*DATA TO PROCESS*.
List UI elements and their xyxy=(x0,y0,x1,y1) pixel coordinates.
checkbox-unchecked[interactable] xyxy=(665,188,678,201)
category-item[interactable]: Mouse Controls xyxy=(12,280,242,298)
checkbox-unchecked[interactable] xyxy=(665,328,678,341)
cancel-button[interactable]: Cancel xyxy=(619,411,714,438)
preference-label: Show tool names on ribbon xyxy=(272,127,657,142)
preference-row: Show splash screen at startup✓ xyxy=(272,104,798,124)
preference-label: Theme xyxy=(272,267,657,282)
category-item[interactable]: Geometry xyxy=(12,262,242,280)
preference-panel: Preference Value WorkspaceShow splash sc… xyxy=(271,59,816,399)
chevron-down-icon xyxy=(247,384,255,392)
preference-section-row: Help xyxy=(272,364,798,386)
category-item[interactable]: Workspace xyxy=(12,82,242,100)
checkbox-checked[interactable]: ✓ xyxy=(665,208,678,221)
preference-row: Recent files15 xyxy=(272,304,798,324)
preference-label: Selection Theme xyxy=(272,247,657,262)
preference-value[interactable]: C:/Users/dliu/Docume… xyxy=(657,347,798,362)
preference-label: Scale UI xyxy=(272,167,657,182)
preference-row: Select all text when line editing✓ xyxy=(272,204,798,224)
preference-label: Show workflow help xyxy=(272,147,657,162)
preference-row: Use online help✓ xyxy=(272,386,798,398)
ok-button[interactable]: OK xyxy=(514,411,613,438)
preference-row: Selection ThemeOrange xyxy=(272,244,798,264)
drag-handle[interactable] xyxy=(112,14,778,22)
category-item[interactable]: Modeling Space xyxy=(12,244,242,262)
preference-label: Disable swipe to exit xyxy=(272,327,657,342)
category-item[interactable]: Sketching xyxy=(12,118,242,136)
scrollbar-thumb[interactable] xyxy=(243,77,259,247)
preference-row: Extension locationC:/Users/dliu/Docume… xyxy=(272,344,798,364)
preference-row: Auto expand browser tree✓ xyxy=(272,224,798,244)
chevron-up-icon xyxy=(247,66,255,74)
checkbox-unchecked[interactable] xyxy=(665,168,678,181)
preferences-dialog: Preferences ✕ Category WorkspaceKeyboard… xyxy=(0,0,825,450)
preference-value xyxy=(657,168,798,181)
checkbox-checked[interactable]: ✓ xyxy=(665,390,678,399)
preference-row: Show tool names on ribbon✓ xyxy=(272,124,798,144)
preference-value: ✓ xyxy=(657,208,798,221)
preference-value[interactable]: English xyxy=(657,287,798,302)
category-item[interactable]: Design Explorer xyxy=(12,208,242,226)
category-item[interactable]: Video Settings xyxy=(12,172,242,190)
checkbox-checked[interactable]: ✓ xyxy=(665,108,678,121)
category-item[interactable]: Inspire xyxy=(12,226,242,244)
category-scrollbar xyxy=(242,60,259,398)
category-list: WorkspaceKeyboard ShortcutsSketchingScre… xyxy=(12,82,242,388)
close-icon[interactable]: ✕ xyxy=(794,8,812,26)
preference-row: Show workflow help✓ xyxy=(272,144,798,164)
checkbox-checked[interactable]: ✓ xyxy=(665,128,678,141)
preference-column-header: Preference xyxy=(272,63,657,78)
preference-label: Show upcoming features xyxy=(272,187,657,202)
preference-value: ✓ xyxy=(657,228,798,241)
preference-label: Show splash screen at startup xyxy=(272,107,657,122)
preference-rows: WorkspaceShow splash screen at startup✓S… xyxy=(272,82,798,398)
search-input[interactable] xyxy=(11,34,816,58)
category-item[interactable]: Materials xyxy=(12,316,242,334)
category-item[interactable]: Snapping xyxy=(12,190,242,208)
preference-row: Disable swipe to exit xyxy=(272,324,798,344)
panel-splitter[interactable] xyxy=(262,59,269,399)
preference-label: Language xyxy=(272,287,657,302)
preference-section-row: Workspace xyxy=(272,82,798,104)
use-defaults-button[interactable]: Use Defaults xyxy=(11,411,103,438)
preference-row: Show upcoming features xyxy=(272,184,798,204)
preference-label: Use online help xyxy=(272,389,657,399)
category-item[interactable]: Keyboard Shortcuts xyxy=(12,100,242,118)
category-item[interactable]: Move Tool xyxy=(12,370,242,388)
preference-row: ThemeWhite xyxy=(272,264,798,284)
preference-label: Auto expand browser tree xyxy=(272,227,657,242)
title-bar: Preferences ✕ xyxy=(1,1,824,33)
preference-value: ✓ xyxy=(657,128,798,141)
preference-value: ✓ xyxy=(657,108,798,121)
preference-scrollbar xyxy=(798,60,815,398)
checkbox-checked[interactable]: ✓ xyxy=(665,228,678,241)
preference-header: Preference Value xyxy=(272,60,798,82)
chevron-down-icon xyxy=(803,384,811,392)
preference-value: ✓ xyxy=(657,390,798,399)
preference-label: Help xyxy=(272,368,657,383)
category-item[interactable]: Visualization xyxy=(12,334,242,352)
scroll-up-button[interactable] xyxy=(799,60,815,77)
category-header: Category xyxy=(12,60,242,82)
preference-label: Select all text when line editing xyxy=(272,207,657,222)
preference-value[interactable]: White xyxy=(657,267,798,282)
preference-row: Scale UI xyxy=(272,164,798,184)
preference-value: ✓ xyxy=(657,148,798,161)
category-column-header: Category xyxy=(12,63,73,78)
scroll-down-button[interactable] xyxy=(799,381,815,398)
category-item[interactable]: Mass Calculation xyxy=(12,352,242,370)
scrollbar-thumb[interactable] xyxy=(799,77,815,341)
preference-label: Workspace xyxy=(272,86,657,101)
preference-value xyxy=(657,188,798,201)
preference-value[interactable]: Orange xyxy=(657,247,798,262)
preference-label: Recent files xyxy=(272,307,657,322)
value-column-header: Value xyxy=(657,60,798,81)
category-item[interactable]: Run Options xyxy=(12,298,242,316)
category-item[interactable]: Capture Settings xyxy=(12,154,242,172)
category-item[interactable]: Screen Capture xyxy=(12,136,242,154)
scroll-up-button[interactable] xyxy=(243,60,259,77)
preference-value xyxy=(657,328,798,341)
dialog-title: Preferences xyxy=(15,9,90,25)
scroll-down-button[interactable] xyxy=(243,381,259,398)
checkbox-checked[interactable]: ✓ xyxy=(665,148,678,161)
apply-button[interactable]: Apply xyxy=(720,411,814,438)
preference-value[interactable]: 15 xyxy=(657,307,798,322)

*REQUIRED WORK*. Across the data, how many lines have the word "exit" in them? Respond with the number alone.

*SOLUTION TO THIS TASK*. 2